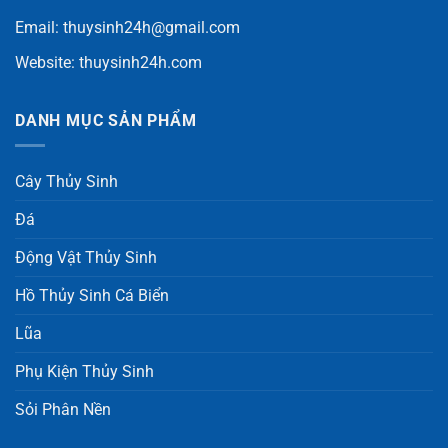
Email:
thuysinh24h@gmail.com
Website:
thuysinh24h.com
DANH MỤC SẢN PHẨM
Cây Thủy Sinh
Đá
Động Vật Thủy Sinh
Hồ Thủy Sinh Cá Biển
Lũa
Phụ Kiện Thủy Sinh
Sỏi Phân Nền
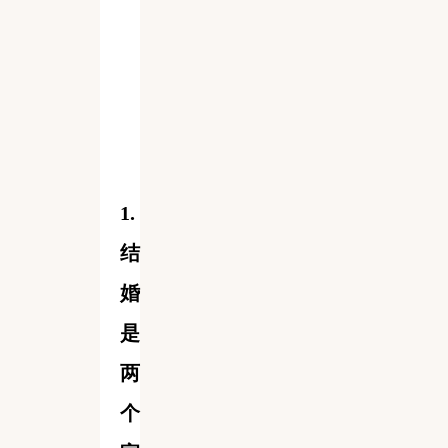
1.
结
婚
是
两
个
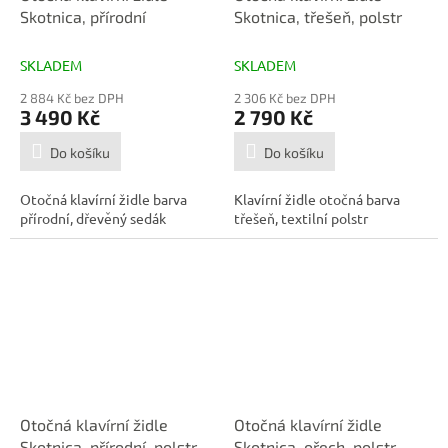
Skotnica, přírodní
Skotnica, třešeň, polstr
SKLADEM
SKLADEM
2 884 Kč bez DPH
2 306 Kč bez DPH
3 490 Kč
2 790 Kč
Do košíku
Do košíku
Otočná klavírní židle barva
Klavírní židle otočná barva
přírodní, dřevěný sedák
třešeň, textilní polstr
Otočná klavírní židle
Otočná klavírní židle
Skotnica, přírodní, polstr
Skotnica, ořech, polstr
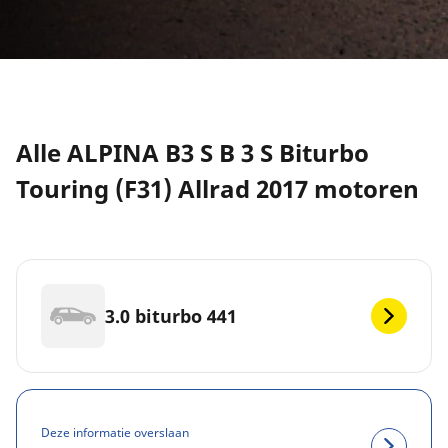
Alle ALPINA B3 S B 3 S Biturbo
Touring (F31) Allrad 2017 motoren
3.0 biturbo 441
Deze informatie overslaan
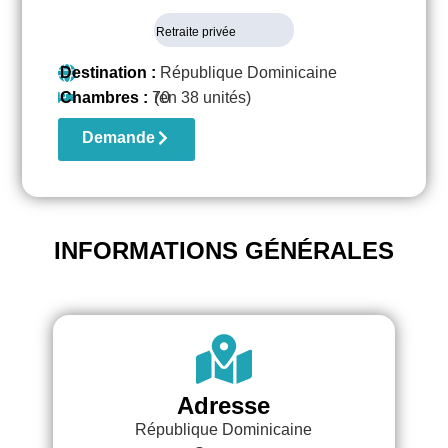
Retraite privée
Destination :
République Dominicaine
Chambres :
70
(en 38 unités)
Demande
INFORMATIONS GÉNÉRALES
Adresse
République Dominicaine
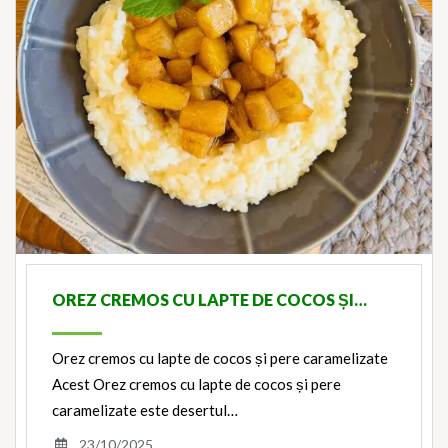
OREZ CREMOS CU LAPTE DE COCOS ȘI…
Orez cremos cu lapte de cocos și pere caramelizate
Acest Orez cremos cu lapte de cocos și pere
caramelizate este desertul…
23/10/2025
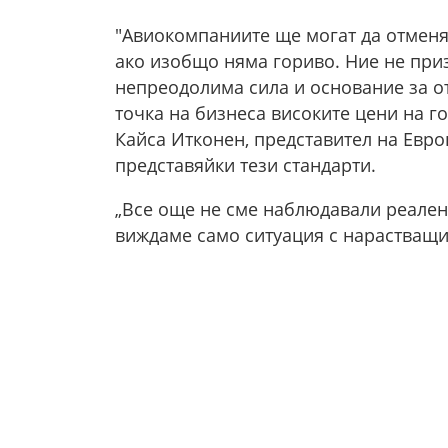
"Авиокомпаниите ще могат да отменя
ако изобщо няма гориво. Ние не приз
непреодолима сила и основание за от
точка на бизнеса високите цени на г
Кайса Итконен, представител на Евро
представяйки тези стандарти.
„Все още не сме наблюдавали реален
виждаме само ситуация с нарастващи ц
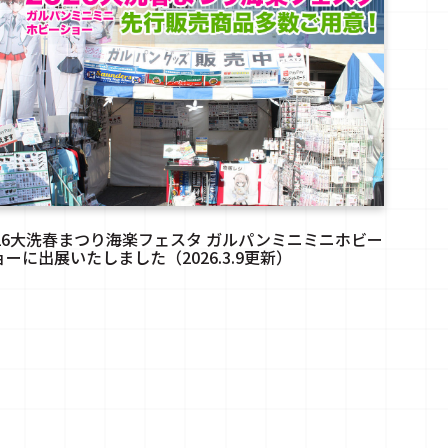
026大洗春まつり海楽フェスタ ガルパンミニミニホビー
ョーに出展いたしました（2026.3.9更新）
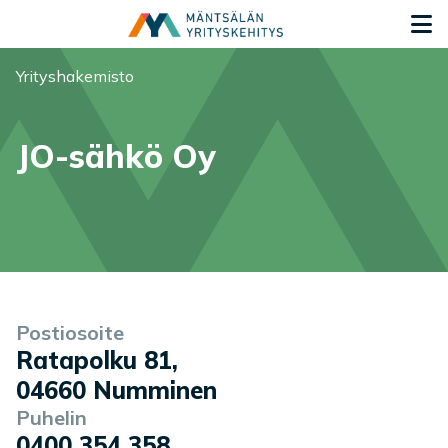
Siirry sisältöön
S
Olet tässä:
Yrityshakemisto
JO-sähkö Oy
Yrityksen tiedot
Palvelukuvaus
Postiosoite
Ratapolku 81
,
04660
Numminen
Puhelin
0400 354 358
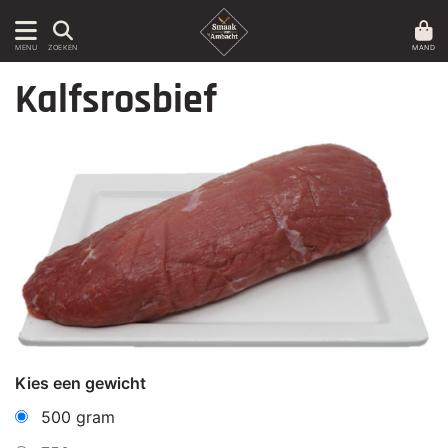
MAND
MENU
ZOEKEN
Kalfsrosbief
Kies een gewicht
500 gram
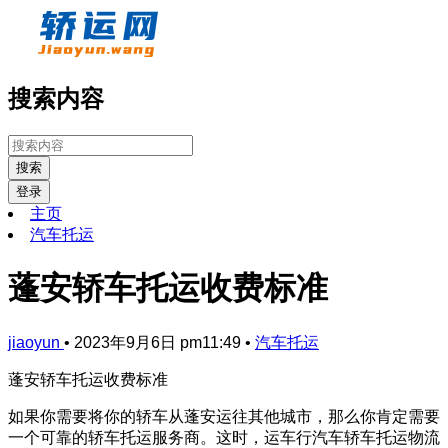
搜索内容
搜索
登录
主页
汽车托运
蓬安轿车托运收费标准
jiaoyun
•
2023年9月6日 pm11:49
•
汽车托运
蓬安轿车托运收费标准
如果你需要将你的轿车从蓬安运往其他城市，那么你肯定需要
一个可靠的轿车托运服务商。这时，运车行汽车轿车托运物流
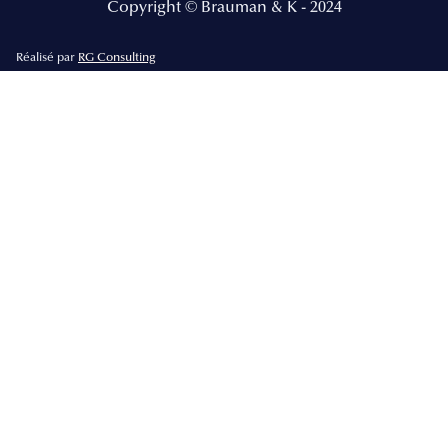
Copyright © Brauman & K - 2024
Réalisé par
RG Consulting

▶ _Task goal_
How many lines in the entries include "třešeň"? Only the number is wanted.

▶ _Result_
2